Of the patients with drug-resistant epilepsy in the cohort, 54% had status epilepticus during their acute admission, and 2 of 3 patients with NORSE ended up developing drug-resistant epilepsy at 12 months.
In a new retrospective analysis, drug-resistant epilepsy (DRE) was found to be uncommon in patients with autoimmune encephalitis (AE) at 12-month follow-up, but was associated with several risk factors, including the presence of status epilepticus (SE) during acute admission and multiple biomarkers of neuronal dysfunction on electroencephalography (EEG).1
The first objective of the study, identifying the prevalence of DRE, was observed in 16% (n = 11) of the 69-patient cohort who were retrospectively followed up at 12 months. Using EEG data gathered at admission, investigators found the presence of SE (odds ratio [OR], 11.50; 95% CI, 2.81-51.86; P <.001), temporal lobe focality (OR, 9.90; 95% CI, 2.60-50.71; P = .001) and periodic discharges (OR, 19.12; 95% CI, 3.79-191.10; P = .001) were associated with the development of DRE.
Lead investigator Robb Wesselingh, MBBS, neuroimmunologist, Monash University, and colleagues concluded that the "identified biomarkers provide the basis to generate a clinically applicable prediction tool which could be used to inform treatment, prognosis, and patient selection for clinical trials." They also noted that EEG is a noninvasive and accessible tool that can serve as a potentially useful biomarker for disease prognostication.
At 12 months, 33% (n = 23) were seizure-free but still on antiseizure medications (ASMs), 48% (n = 33) were seizure-free while off of ASMs, and 19% (n = 13) had ongoing seizures. SE was reportedly more likely to occur in seronegative patients (63%), while DRE was prevalent across most subtypes aside from LGI-1 (0%).
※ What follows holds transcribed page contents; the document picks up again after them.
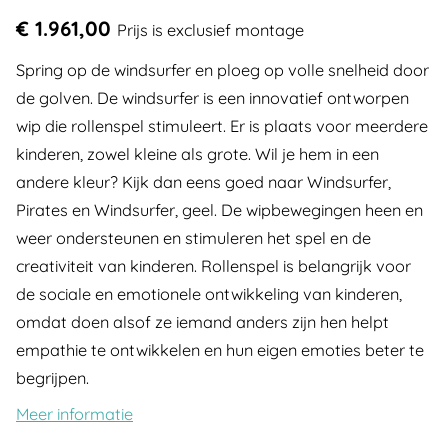
€ 1.961,00
Prijs is exclusief montage
Spring op de windsurfer en ploeg op volle snelheid door
de golven. De windsurfer is een innovatief ontworpen
wip die rollenspel stimuleert. Er is plaats voor meerdere
kinderen, zowel kleine als grote. Wil je hem in een
andere kleur? Kijk dan eens goed naar Windsurfer,
Pirates en Windsurfer, geel. De wipbewegingen heen en
weer ondersteunen en stimuleren het spel en de
creativiteit van kinderen. Rollenspel is belangrijk voor
de sociale en emotionele ontwikkeling van kinderen,
omdat doen alsof ze iemand anders zijn hen helpt
empathie te ontwikkelen en hun eigen emoties beter te
begrijpen.
Meer informatie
In addition to SE, clinical variables such as focal seizures (OR, 4.24; 95% CI, 1.7-23.25; P = .04) and new-onset refractory SE at admission (OR, 30.79; 95% CI, 2.28-4379.24; P <.001) were associated with future DRE development. In terms of electrographic variables, focal abnormality (OR, 4.66; 95% CI, 1.19-38.45; P = .045), sharp elements within the abnormality (OR, 8.68; 95% CI, 2.31-43.32; P = .002), an evolving abnormality (OR, 16.68; 95% CI, 4.16-106.87; P <.001), superimposed rhythmic activity (OR, 15.78; 95% CI, 2.28-462.97; P = .02), superimposed spikes (OR, 48.18; 95% CI, 4.16-6701.22; P = .001), high amplitude abnormality (OR, 30.79; 95% CI, 2.28-4379.24; P = .01), and an abnormality with a duration greater than 1 minute (OR, 6.88; 95% CI, 1.87-33.08; P = .005) were all associated with future DRE development.
Associations between EEG biomarkers and DRE development at 12 months were examined using logistic regression modeling and were utilized to create a DRE risk score. After using a backward selection method, the final model included 3 risk factors: temporal focality of EEG abnormality (OR, 63.62; 95% CI, 5.88-3662.86; P <.001), periodic discharges (OR, 13.96; 95% CI, 1.85-196.07; P = .01), and age (OR, 8.93; 95% CI, 1.81-189.14; P = .002).
In the development of the risk score, investigators allocated 0 points to age band 50 years and older, 4 points to age band 31 to 50 years, 8 points to age band 18 to 30 years, 8 points to temporal focality of EGG abnormality, and 5 points for the presence of periodic discharges on EEG. Logistic regression function was used to calculate the probabilities of developing DRE for each point combination from 0 to 21. Probabilities from 0.2% to 18% were classified as low risk, 51% to 61% as moderate risk, and 90% to 99% as high risk.
"Once fully validated, this tool could provide better prognostication of DRE,” Wesselingh et al wrote. "However, it is currently unclear whether alteration in management can alter the clinical course, and therefore how prognostication could change management. Given there is still little known about the pathophysiology of post-encephalitic epilepsy in AIE, it is uncertain whether further antiepileptic therapy or even more aggressive or targeted immunotherapy would provide benefit for prevention of DRE once a patient has been identified as high risk."
They added that, "we believe that our score could be used in routine clinical care as well as informing clinical trials. Patients identified as having a high probability of DRE could, for instance, be randomized to examine the utility of earlier more potent immunosuppressive treatment versus standard care in preventing DRE."